**EXERCISE:** Looking through the listing below, state how many lines have the word "nhiều" in them. Only the number should be given.

### RECORDS PROVIDED ###

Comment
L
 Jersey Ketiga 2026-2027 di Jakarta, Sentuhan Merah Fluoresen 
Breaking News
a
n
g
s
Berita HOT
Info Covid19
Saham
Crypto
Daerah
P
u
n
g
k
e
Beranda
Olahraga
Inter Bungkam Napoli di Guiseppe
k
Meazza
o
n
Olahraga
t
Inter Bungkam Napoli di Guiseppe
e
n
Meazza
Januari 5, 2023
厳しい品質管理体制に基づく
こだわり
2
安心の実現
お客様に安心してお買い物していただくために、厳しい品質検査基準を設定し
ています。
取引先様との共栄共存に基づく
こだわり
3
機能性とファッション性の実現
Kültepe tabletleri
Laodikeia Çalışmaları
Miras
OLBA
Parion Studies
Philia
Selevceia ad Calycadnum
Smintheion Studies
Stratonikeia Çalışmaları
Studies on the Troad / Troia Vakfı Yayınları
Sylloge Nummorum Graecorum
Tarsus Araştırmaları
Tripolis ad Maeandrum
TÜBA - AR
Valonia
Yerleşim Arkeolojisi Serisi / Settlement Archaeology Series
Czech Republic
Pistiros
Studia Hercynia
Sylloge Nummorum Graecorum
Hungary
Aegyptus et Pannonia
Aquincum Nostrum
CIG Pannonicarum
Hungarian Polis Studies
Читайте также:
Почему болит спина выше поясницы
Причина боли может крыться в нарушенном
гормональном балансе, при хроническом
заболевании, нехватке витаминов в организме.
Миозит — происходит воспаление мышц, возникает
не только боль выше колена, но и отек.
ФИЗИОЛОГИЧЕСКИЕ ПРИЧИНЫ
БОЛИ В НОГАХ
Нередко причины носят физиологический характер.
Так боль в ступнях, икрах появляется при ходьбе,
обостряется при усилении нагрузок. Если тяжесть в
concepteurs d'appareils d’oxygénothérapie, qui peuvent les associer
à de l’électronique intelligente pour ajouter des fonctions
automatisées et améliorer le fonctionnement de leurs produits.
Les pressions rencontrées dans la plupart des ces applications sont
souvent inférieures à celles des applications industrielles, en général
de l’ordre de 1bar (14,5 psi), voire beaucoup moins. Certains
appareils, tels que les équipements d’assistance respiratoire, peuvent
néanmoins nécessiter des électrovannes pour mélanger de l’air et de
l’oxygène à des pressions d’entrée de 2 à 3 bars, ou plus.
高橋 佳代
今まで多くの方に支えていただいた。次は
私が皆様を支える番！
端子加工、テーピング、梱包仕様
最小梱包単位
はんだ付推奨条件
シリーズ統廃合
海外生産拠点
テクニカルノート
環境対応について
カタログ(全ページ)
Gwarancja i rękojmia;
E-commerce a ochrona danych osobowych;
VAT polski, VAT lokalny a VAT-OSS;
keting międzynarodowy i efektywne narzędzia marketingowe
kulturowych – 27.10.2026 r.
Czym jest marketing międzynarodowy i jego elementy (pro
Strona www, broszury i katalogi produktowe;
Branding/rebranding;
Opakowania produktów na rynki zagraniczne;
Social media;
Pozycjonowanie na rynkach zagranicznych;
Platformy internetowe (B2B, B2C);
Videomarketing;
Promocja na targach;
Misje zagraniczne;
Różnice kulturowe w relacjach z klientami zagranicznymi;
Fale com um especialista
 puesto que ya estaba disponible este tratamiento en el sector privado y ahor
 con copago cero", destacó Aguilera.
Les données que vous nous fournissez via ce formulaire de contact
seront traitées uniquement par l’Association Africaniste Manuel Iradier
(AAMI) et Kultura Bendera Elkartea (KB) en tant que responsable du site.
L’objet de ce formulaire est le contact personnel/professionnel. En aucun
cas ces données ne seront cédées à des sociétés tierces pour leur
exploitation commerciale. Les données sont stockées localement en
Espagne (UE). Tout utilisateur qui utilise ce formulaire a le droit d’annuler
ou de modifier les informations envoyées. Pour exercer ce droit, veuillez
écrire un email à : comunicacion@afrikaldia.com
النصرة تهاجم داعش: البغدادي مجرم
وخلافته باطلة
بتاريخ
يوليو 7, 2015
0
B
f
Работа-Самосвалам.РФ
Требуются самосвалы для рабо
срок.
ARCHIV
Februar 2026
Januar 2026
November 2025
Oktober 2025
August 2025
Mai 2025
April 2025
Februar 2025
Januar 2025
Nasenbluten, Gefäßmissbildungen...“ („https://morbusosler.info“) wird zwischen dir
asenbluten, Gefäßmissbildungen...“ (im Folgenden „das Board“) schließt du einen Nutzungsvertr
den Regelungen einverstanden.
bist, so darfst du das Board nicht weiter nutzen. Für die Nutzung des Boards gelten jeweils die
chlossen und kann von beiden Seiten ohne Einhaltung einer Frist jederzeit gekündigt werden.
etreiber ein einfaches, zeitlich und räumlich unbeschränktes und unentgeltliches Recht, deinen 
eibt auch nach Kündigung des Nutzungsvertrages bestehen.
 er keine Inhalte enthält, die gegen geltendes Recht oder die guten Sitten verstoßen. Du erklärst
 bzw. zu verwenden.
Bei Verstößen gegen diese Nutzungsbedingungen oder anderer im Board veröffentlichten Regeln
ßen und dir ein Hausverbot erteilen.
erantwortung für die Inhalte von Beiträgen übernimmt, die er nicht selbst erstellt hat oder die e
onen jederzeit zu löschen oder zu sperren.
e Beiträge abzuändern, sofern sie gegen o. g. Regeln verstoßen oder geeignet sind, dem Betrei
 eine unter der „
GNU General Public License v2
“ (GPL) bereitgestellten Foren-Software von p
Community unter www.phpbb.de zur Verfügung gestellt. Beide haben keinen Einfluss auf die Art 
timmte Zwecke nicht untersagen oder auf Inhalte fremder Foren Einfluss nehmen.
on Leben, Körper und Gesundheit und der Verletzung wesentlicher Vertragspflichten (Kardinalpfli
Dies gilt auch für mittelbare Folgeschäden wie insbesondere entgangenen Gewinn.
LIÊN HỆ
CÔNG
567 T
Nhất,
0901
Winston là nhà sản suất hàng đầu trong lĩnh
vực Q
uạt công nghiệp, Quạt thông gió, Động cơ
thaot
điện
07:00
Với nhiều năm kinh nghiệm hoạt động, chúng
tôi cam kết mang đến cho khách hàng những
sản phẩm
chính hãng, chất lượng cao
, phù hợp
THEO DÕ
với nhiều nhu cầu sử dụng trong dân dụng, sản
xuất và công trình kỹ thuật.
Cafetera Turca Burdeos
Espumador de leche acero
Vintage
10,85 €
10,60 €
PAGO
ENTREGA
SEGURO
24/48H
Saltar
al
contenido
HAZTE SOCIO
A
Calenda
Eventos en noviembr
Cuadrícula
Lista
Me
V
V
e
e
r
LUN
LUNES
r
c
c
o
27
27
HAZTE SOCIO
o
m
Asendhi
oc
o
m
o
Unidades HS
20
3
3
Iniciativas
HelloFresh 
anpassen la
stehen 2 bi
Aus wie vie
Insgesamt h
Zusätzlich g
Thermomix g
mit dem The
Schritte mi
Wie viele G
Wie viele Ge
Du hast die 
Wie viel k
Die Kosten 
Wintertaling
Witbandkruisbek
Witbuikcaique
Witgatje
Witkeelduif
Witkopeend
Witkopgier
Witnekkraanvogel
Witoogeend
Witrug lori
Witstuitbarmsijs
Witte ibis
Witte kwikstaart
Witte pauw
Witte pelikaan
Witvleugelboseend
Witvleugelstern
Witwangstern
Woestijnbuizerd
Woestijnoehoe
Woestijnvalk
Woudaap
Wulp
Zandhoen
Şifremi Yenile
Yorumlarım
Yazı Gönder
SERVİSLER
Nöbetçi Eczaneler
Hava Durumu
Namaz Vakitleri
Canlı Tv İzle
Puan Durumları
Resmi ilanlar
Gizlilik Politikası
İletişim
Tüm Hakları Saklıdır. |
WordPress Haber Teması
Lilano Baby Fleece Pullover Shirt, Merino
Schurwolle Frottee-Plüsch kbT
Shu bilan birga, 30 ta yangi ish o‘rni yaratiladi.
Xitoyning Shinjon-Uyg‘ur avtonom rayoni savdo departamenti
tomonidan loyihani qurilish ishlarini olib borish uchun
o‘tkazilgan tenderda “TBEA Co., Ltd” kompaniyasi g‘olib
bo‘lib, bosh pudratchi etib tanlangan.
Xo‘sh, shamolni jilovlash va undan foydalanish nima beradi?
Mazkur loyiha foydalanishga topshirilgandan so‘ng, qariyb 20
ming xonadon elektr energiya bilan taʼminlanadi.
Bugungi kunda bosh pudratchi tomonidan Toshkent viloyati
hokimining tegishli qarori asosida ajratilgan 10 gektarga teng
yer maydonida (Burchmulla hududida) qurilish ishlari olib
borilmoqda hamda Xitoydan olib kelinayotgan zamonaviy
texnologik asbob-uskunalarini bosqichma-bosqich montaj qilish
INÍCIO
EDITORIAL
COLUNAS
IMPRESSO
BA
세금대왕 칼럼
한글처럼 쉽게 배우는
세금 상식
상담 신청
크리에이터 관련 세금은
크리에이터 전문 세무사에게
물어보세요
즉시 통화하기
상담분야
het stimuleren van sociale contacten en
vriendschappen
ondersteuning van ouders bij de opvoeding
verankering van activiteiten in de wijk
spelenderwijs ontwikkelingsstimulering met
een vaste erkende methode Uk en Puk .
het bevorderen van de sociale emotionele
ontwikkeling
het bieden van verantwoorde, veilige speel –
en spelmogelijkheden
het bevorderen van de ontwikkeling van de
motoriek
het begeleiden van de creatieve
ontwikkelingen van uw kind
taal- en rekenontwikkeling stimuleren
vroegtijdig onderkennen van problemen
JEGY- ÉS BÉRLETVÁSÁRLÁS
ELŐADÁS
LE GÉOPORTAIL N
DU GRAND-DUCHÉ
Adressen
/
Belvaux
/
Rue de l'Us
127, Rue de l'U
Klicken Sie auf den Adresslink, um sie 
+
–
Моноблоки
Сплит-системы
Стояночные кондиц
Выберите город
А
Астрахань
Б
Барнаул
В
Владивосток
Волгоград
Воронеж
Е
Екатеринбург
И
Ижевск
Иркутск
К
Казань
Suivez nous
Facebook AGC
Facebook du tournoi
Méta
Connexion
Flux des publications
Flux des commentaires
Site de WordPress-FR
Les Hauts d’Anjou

###

**FINAL ANSWER:** 2